PROMPT | Restate word for word the lines in the listing below, starting at the line containing "Bestellung möglich." and ending at the line containing "Набор семян Морковь", both included; leave out the rest.

DATA SUPPLIED |
=== Section Start ===

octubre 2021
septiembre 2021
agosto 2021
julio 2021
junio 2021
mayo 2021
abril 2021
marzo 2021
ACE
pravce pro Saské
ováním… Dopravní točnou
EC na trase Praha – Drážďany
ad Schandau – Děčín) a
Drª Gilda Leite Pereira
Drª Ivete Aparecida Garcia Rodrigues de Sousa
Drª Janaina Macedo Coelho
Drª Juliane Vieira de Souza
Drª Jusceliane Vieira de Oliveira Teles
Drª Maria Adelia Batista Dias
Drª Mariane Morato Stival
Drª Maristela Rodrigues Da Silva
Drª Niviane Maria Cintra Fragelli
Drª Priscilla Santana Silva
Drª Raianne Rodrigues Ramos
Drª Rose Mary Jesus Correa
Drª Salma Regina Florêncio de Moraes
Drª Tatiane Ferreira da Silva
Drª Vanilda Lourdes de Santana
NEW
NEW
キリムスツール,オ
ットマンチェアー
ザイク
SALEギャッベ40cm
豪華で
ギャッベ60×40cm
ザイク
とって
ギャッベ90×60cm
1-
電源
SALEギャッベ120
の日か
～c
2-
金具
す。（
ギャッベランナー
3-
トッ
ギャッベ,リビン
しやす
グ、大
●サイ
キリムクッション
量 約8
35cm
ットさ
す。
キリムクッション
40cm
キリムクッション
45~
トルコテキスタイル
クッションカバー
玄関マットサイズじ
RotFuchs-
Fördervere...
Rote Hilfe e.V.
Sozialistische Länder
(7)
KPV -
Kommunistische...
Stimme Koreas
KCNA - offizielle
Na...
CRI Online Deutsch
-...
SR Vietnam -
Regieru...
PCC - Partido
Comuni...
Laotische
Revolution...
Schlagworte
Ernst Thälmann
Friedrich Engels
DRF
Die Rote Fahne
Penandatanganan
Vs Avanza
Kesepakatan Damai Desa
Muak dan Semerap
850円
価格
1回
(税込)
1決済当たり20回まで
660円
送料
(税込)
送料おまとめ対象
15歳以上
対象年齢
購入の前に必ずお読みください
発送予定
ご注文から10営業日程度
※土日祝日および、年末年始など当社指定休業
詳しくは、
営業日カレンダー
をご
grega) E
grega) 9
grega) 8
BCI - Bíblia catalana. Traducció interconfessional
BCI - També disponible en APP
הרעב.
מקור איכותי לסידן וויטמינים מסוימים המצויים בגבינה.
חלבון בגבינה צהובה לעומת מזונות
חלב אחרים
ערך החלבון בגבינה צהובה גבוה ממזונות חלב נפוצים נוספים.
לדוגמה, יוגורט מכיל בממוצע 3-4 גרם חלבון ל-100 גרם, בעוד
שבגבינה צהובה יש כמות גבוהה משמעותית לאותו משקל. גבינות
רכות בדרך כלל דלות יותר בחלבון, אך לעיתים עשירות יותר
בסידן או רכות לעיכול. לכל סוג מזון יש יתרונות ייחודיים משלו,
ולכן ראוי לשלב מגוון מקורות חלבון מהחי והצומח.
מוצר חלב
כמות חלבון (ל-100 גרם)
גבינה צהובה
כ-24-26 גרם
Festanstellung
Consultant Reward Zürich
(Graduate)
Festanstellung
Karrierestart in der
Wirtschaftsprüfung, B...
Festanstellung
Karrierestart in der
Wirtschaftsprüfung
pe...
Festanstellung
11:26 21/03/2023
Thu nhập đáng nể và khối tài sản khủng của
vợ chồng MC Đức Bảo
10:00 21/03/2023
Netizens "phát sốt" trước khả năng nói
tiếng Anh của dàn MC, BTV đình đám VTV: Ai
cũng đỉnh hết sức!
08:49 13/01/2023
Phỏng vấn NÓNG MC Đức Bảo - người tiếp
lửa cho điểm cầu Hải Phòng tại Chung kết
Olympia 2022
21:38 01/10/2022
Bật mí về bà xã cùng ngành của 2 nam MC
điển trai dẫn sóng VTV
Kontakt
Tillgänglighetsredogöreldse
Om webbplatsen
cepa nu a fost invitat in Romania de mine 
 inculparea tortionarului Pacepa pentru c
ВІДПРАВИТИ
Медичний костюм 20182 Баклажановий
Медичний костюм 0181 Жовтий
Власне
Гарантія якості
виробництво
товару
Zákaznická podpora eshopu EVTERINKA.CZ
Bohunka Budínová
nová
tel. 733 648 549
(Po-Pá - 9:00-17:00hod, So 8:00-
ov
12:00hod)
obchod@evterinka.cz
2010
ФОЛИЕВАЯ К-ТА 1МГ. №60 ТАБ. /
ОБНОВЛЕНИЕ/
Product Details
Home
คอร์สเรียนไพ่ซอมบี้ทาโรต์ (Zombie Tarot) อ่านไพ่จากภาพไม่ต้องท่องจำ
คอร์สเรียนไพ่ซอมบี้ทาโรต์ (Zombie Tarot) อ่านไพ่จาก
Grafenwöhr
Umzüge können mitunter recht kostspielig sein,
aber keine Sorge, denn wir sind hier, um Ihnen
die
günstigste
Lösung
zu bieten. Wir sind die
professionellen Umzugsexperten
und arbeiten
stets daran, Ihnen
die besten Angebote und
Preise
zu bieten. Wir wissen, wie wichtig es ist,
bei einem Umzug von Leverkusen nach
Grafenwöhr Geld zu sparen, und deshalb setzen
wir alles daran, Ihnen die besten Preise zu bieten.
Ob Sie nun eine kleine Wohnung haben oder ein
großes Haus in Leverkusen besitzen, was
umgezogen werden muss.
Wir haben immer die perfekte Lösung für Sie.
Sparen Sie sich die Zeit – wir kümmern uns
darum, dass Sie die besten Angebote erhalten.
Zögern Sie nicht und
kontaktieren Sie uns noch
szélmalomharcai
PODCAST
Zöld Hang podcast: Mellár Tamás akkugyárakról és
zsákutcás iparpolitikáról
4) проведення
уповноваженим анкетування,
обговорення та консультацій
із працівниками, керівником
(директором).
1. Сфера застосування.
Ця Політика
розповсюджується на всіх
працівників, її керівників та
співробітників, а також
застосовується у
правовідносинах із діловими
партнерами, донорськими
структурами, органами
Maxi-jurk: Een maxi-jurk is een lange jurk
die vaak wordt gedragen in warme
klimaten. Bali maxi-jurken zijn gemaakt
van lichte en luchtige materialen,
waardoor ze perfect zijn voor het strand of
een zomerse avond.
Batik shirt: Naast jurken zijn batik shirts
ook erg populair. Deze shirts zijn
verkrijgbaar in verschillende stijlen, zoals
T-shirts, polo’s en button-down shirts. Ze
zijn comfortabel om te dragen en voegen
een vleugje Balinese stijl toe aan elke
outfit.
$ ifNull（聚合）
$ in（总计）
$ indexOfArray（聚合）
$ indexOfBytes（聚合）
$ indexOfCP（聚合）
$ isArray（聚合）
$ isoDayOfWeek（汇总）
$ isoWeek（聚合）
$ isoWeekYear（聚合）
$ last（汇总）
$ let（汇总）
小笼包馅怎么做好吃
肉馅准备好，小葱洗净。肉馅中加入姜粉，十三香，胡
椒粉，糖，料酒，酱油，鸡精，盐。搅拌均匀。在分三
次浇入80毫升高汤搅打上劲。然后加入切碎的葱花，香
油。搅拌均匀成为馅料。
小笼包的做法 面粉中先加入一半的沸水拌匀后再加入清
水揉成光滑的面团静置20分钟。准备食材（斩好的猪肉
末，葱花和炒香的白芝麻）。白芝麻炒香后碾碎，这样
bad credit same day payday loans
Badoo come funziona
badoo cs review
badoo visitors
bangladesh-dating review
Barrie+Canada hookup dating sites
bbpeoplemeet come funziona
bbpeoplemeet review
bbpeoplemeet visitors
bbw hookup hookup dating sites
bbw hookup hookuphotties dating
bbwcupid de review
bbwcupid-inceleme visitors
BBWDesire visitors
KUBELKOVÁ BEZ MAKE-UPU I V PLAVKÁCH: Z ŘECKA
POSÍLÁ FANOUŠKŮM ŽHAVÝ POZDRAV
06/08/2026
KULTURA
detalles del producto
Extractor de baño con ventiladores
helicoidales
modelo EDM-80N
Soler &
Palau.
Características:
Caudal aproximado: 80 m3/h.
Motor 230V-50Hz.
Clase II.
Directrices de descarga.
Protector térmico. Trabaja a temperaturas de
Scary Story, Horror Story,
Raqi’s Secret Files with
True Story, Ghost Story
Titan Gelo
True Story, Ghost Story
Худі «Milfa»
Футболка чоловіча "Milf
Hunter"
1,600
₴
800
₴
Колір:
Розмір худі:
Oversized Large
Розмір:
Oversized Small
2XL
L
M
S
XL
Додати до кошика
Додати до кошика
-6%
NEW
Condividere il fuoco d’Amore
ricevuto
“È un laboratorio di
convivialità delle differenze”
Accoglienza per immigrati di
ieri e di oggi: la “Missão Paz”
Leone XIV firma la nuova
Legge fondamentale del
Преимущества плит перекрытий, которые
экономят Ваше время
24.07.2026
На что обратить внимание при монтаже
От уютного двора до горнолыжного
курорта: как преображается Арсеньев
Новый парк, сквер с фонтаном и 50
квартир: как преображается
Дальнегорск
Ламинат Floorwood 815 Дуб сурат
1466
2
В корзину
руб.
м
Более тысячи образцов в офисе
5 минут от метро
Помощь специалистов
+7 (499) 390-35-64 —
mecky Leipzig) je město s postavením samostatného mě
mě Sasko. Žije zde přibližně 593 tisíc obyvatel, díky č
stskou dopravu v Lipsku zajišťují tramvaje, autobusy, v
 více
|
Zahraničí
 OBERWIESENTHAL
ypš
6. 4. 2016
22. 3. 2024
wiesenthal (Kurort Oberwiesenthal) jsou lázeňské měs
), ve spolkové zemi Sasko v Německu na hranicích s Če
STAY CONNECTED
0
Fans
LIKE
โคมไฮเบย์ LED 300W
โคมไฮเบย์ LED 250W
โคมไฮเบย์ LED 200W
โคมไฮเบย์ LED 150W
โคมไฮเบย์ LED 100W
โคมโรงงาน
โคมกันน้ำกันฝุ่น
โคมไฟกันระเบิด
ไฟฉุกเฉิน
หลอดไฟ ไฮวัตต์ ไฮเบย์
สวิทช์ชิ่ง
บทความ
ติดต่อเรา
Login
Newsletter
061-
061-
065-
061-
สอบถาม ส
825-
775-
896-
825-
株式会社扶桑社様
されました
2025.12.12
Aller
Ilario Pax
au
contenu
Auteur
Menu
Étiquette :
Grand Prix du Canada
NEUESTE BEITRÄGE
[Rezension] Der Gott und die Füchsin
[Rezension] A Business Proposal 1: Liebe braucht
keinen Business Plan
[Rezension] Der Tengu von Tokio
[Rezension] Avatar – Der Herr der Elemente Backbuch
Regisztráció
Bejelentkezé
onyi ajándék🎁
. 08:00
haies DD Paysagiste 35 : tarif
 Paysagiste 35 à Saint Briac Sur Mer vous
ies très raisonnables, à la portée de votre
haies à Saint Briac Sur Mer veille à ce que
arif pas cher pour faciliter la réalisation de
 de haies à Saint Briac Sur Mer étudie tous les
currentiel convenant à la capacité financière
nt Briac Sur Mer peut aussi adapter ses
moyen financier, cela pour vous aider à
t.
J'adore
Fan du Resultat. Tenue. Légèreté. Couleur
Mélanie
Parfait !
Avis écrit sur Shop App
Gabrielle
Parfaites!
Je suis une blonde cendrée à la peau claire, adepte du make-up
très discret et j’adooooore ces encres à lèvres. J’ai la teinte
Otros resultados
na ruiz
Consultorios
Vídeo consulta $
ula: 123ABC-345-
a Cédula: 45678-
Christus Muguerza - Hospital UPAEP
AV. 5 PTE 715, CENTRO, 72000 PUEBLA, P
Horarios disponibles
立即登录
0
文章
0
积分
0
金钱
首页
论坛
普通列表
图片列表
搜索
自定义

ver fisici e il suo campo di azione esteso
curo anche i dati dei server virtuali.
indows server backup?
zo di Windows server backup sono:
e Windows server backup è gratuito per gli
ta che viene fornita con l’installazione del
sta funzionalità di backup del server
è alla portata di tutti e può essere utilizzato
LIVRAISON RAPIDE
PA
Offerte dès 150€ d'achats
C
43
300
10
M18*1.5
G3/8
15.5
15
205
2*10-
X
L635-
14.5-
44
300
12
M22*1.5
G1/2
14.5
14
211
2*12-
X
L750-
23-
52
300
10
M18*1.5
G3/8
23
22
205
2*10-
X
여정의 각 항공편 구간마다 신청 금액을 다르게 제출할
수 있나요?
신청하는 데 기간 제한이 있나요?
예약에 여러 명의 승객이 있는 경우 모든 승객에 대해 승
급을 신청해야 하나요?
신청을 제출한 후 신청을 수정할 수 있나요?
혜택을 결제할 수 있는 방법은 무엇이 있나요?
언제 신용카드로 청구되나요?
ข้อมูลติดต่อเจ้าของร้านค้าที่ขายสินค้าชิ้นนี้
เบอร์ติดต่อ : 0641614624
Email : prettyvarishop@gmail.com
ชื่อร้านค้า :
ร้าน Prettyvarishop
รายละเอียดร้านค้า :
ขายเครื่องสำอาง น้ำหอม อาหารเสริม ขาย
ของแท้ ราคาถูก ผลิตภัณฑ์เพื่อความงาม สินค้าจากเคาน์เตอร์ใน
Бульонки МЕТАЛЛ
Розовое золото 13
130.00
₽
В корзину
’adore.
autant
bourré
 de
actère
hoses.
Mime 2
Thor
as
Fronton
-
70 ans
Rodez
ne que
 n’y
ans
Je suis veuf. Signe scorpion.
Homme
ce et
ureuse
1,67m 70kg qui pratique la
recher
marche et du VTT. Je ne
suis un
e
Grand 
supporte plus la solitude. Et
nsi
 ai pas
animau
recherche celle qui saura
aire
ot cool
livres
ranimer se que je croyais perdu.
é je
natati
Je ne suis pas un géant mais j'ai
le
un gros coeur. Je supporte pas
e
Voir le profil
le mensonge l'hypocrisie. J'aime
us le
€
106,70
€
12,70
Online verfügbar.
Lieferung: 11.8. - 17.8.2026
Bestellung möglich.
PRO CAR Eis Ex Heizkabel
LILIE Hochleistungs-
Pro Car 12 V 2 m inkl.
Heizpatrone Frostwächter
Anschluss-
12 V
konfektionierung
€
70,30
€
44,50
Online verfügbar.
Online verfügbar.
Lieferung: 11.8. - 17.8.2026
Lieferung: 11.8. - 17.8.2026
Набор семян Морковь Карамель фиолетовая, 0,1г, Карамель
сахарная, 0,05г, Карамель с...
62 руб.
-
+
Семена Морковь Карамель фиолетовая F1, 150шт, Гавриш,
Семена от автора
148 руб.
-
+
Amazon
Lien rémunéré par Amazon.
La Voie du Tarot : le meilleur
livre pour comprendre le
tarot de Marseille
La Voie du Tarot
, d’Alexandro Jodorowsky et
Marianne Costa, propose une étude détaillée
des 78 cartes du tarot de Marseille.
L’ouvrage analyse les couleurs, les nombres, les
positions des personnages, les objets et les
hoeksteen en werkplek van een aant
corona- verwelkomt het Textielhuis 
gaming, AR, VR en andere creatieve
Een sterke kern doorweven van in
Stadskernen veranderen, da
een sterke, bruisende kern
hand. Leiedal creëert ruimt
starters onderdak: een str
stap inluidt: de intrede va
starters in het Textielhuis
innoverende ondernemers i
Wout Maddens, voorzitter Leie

=== Section End ===

RESPONSE BELOW |
Bestellung möglich.
PRO CAR Eis Ex Heizkabel
LILIE Hochleistungs-
Pro Car 12 V 2 m inkl.
Heizpatrone Frostwächter
Anschluss-
12 V
konfektionierung
€
70,30
€
44,50
Online verfügbar.
Online verfügbar.
Lieferung: 11.8. - 17.8.2026
Lieferung: 11.8. - 17.8.2026
Набор семян Морковь Карамель фиолетовая, 0,1г, Карамель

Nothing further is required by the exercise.